(What is expected):
Whenever a line in the data holds the string "Berita", pull that line out.

(Data for this task):
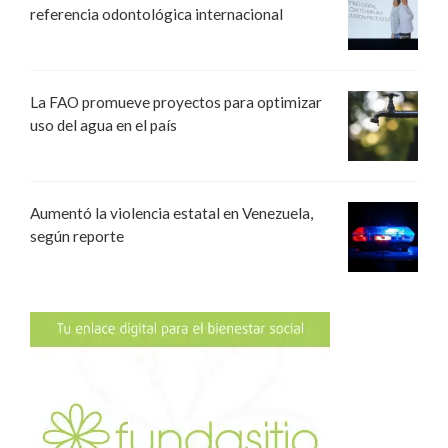
referencia odontológica internacional
La FAO promueve proyectos para optimizar
uso del agua en el país
Aumentó la violencia estatal en Venezuela,
según reporte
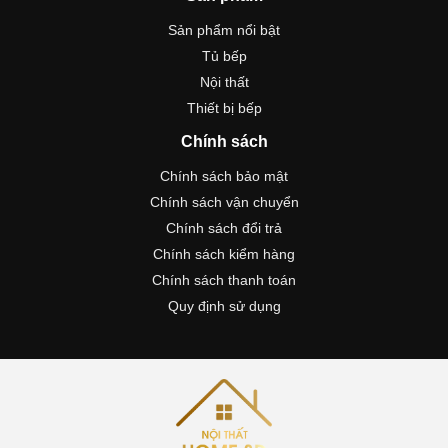
Sản phẩm nổi bật
Tủ bếp
Nội thất
Thiết bị bếp
Chính sách
Chính sách bảo mật
Chính sách vận chuyển
Chính sách đổi trả
Chính sách kiểm hàng
Chính sách thanh toán
Quy định sử dụng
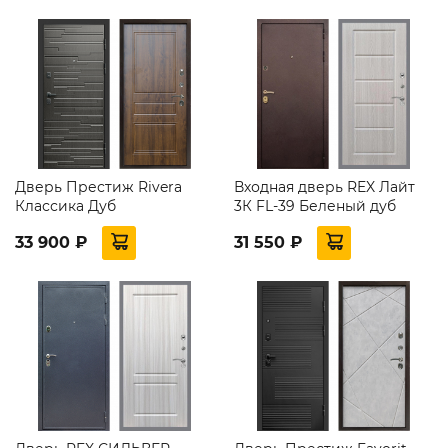
Дверь Престиж Rivera
Входная дверь REX Лайт
Классика Дуб
3К FL-39 Беленый дуб
33 900 ₽
31 550 ₽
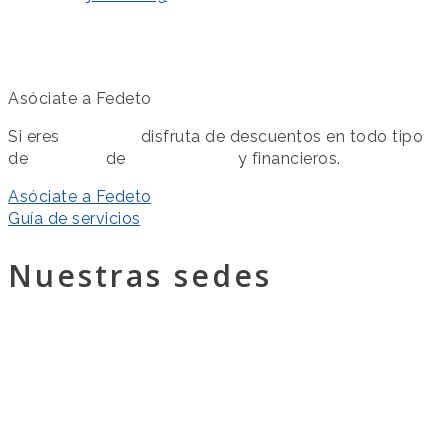
Asóciate a Fedeto
Si eres
asociado
disfruta de descuentos en todo tipo
de
servicios
de
colaboración
y financieros.
Asóciate a Fedeto
Guía de servicios
Nuestras sedes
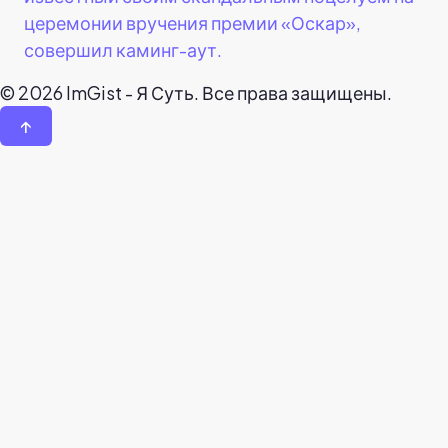
церемонии вручения премии «Оскар»,
совершил каминг-аут.
© 2026 ImGist - Я Суть. Все права защищены.
↑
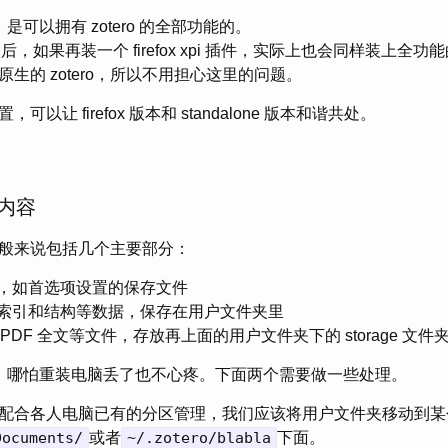
安装，是可以拥有 zotero 的全部功能的。
安装后，如果再装一个 firefox xpi 插件，实际上也会同样装上全功能的 
生的 zotero，所以不用担心这里的问题。
以让 firefox 版本和 standalone 版本和谐共处。
件内容
数据一般来说包括几个主要部分：
，如首选项设置的保存文件
索引和结构等数据，保存在用户文件夹里
PDF 全文等文件，存放再上面的用户文件夹下的 storage 文件
，哪怕重装电脑丢了也不心疼。下面两个需要做一些处理。
配合各人电脑已有的分区管理，我们应该将用户文件夹移动到某
Documents/
或者
~/.zotero/blabla
下面。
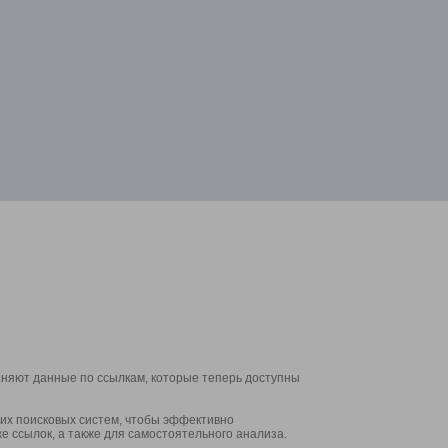
аняют данные по ссылкам, которые теперь доступны
их поисковых систем, чтобы эффективно
е ссылок, а также для самостоятельного анализа.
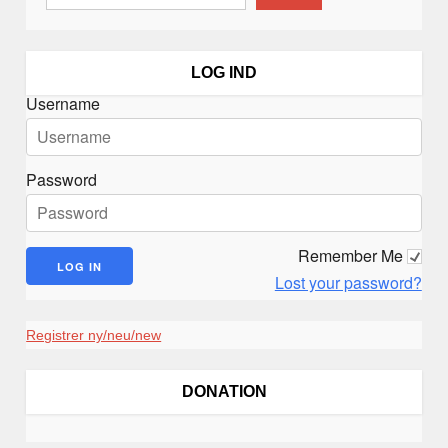
a
v
i
LOG IND
g
Username
a
t
i
Password
o
n
Remember Me
Lost your password?
Registrer ny/neu/new
DONATION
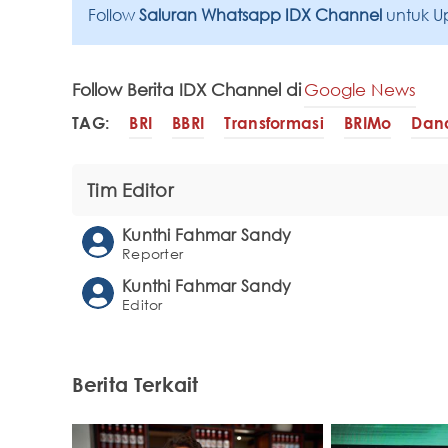
Follow
Saluran Whatsapp IDX Channel
untuk U
Follow Berita IDX Channel di
Google News
TAG:
BRI
BBRI
Transformasi
BRIMo
Dan
Tim Editor
Kunthi Fahmar Sandy
Reporter
Kunthi Fahmar Sandy
Editor
Berita Terkait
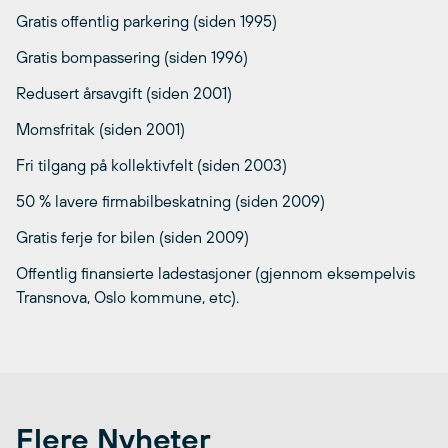
Gratis offentlig parkering (siden 1995)
Gratis bompassering (siden 1996)
Redusert årsavgift (siden 2001)
Momsfritak (siden 2001)
Fri tilgang på kollektivfelt (siden 2003)
50 % lavere firmabilbeskatning (siden 2009)
Gratis ferje for bilen (siden 2009)
Offentlig finansierte ladestasjoner (gjennom eksempelvis
Transnova, Oslo kommune, etc).
Flere Nyheter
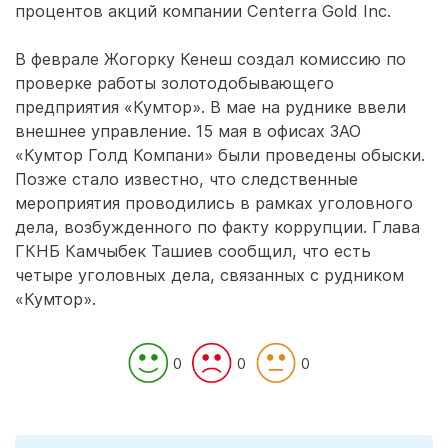
процентов акций компании Centerra Gold Inc.
В феврале Жогорку Кенеш создал комиссию по
проверке работы золотодобывающего
предприятия «Кумтор». В мае на руднике ввели
внешнее управление. 15 мая в офисах ЗАО
«Кумтор Голд Компани» были проведены обыски.
Позже стало известно, что следственные
мероприятия проводились в рамках уголовного
дела, возбужденного по факту коррупции. Глава
ГКНБ Камчыбек Ташиев сообщил, что есть
четыре уголовных дела, связанных с рудником
«Кумтор».
0
0
0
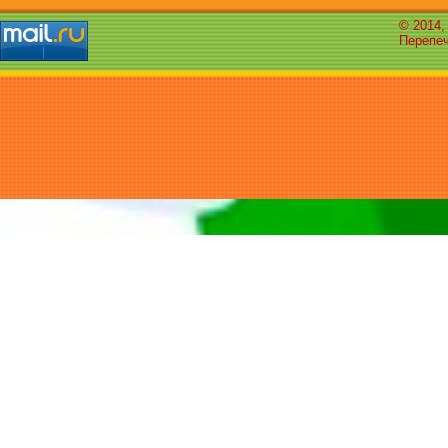
© 2014,
Перепеч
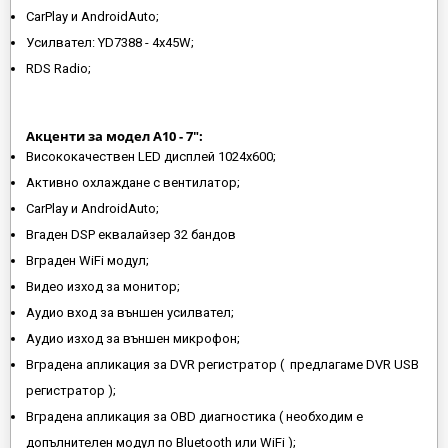
CarPlay и AndroidAuto;
Усилвател: YD7388 - 4x45W;
RDS Radio;
Акценти за модел A10 - 7":
Висококачествен LED дисплей 1024х600;
Активно охлаждане с вентилатор;
CarPlay и AndroidAuto;
Вгаден DSP еквалайзер 32 бандов
Вграден WiFi модул;
Видео изход за монитор;
Аудио вход за външен усилвател;
Аудио изход за външен микрофон;
Вградена апликация за DVR регистратор ( предлагаме DVR USB
регистратор );
Вградена апликация за OBD диагностика ( необходим е
допълнителен модул по Bluetooth или WiFi );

(Answer to this exercise):
Follow Berita IDX Channel di
Berita Terkait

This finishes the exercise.